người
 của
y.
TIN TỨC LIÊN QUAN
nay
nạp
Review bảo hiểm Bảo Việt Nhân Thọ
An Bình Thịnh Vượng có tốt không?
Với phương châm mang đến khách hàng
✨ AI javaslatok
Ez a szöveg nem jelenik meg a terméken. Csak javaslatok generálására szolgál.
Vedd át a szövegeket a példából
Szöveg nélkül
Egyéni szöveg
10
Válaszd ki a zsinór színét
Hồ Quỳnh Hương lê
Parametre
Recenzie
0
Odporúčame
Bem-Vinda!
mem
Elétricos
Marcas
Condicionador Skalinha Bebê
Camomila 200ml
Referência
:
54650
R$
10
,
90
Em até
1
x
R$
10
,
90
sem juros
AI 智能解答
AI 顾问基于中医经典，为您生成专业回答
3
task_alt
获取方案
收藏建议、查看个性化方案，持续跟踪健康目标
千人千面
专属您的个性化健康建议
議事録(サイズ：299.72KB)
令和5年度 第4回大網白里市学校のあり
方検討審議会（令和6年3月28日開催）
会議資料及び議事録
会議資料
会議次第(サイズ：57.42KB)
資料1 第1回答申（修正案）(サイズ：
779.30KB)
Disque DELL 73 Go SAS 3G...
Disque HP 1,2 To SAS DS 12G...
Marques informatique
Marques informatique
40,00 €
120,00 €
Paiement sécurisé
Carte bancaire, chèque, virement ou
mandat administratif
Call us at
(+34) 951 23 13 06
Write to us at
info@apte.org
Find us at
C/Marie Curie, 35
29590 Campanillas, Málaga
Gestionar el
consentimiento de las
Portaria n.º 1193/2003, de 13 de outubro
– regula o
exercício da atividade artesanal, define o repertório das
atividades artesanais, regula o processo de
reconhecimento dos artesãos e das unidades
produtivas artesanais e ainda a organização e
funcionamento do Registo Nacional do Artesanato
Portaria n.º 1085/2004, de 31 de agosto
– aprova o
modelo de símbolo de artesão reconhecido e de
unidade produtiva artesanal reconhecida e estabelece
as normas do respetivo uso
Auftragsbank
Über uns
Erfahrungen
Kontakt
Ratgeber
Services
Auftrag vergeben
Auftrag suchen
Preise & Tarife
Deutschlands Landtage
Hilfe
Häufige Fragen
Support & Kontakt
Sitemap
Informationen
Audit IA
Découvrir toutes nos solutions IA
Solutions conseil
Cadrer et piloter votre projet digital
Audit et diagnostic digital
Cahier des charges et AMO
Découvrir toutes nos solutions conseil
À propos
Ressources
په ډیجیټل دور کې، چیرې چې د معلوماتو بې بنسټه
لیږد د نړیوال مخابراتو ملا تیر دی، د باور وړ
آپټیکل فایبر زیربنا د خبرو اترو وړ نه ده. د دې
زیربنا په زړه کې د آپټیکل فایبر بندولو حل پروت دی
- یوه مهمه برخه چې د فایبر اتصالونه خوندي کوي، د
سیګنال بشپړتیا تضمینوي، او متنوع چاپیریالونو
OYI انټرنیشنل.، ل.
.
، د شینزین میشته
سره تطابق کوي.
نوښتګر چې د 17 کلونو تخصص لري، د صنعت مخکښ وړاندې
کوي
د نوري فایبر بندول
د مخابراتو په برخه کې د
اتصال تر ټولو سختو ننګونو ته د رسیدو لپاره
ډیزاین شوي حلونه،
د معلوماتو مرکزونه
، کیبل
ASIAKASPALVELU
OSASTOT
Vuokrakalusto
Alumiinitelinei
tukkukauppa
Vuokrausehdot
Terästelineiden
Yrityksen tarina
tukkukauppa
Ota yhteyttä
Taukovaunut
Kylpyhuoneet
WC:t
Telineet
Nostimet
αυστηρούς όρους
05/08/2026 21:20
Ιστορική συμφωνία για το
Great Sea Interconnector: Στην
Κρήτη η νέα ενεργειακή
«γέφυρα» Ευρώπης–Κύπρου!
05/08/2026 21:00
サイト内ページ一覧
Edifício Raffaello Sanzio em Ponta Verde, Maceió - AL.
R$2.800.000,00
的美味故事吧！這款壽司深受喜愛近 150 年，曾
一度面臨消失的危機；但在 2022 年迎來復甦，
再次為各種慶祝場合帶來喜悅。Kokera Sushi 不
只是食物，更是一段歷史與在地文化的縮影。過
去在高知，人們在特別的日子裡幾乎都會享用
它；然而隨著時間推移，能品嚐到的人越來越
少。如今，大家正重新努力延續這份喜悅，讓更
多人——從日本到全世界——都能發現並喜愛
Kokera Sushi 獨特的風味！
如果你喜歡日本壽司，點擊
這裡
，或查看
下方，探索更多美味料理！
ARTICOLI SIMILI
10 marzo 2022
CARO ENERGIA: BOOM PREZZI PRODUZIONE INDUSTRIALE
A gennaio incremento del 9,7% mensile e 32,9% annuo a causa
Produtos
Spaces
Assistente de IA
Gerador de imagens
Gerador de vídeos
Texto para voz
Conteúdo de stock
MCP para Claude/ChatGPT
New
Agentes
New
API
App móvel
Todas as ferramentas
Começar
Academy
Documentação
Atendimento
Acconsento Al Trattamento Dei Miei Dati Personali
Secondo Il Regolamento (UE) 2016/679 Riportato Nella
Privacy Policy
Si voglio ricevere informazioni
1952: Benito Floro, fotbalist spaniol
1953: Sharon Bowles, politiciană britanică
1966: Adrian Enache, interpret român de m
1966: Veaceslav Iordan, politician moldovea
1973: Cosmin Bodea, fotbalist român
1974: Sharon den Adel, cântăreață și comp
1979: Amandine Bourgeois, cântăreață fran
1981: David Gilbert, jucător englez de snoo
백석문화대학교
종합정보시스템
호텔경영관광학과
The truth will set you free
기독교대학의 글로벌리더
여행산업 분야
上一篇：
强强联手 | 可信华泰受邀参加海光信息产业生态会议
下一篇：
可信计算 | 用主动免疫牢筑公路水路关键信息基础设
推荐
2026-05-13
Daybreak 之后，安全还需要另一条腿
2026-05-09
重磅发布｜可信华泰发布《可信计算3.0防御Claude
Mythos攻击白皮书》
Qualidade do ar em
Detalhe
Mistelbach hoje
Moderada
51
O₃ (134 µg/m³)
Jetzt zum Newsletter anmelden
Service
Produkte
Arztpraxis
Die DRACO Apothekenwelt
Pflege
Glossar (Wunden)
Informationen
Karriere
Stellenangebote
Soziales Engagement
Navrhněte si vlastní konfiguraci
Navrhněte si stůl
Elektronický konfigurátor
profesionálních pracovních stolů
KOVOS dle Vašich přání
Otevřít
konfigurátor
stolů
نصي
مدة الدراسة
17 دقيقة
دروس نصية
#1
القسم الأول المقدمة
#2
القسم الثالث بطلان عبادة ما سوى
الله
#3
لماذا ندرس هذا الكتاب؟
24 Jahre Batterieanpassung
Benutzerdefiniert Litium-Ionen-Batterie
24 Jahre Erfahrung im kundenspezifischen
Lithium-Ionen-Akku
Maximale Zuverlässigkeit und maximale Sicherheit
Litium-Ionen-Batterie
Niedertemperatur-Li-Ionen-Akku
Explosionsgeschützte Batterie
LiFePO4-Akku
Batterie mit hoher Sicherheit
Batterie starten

*****

About this exercise. In the material above, how many lines contain "toutes"? Reply with only the number.

Final answer. 2